5 questions to test your understanding

Score: 0 / 5
Question 1 Multiple Choice

A presheaf F on a category C assigns data to objects and restriction maps to morphisms. What additional condition must F satisfy to be a sheaf with respect to a Grothendieck topology J?

AF must be representable — it must equal hom(–, c) for some object c ∈ C
BLocal sections on a covering family that agree on all pairwise overlaps must glue uniquely to a global section on the covered object
CF must preserve all limits and colimits in C, making it a full functor
DThe sets F(c) must be abelian groups, not arbitrary sets, to allow gluing
Question 2 Multiple Choice

Why is the presheaf category [C^op, Set] much 'larger' than the original category C, and what role do non-representable presheaves play?
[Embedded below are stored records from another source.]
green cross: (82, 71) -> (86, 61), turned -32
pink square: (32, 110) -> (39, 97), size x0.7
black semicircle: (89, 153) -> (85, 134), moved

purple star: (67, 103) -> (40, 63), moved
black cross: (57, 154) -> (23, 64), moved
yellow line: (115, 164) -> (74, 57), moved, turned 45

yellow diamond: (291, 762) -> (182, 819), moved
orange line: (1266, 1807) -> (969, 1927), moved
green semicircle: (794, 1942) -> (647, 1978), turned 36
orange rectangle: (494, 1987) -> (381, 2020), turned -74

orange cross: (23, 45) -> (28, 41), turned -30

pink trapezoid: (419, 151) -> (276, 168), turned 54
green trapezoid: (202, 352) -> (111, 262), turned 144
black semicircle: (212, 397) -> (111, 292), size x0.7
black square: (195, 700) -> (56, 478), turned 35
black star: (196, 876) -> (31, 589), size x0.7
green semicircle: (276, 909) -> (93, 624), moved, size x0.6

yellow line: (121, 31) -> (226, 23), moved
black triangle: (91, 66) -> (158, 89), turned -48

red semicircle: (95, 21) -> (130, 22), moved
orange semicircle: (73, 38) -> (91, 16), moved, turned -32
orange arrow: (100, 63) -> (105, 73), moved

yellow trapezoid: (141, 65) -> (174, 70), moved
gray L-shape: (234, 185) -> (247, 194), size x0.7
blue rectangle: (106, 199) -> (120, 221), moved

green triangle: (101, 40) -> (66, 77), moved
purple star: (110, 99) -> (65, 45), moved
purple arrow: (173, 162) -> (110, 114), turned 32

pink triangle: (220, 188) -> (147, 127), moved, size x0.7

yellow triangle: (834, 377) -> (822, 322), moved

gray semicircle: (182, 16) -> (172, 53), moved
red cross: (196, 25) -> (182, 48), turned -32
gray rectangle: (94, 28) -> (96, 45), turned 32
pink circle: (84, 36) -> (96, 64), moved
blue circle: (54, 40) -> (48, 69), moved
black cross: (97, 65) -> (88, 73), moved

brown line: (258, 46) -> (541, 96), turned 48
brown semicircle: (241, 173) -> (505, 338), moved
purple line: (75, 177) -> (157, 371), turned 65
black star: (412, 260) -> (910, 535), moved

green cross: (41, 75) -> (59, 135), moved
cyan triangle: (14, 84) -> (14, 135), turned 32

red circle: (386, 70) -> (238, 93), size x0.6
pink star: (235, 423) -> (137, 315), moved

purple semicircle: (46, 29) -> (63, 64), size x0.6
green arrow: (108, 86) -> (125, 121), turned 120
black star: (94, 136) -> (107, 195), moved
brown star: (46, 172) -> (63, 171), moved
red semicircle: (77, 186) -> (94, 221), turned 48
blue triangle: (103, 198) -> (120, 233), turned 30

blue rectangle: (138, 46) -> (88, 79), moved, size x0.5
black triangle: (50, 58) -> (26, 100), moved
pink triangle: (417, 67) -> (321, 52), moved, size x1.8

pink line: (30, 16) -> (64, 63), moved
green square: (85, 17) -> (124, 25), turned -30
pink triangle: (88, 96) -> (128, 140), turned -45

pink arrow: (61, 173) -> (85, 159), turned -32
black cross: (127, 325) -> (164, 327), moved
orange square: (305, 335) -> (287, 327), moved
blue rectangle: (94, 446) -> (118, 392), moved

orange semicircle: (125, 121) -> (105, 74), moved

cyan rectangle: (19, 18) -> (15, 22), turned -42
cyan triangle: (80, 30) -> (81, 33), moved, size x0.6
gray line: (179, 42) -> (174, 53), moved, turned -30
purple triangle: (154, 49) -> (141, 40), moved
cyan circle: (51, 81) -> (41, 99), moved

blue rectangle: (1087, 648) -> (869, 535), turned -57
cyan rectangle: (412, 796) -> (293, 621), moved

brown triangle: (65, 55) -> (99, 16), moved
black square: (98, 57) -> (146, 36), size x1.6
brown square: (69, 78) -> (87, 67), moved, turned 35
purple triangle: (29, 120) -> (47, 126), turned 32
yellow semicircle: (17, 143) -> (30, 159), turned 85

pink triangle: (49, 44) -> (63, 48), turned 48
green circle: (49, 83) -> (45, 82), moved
AIt is larger only in a set-theoretic sense; representable presheaves capture all the relevant structure and non-representables are redundant
B[C^op, Set] is the free cocompletion of C — it freely adds all colimits, including objects that represent 'idealized' or 'generalized' elements that C itself lacks
CThe size difference arises from the contravariance; covariant functors from C to Set would give a category the same size as C
DNon-representable presheaves are artifacts of set-theoretic foundations and have no mathematical content
Question 3 True / False

Every sheaf is a presheaf, but not every presheaf is a sheaf.

TTrue
FFalse
Question 4 True / False

The internal logic of any Grothendieck topos is classical — it satisfies the law of excluded middle and the axiom of choice.

TTrue
FFalse
Question 5 Short Answer

What is the gluing condition for a sheaf, and why is it described as the formal mathematical expression of 'local-to-global' reasoning?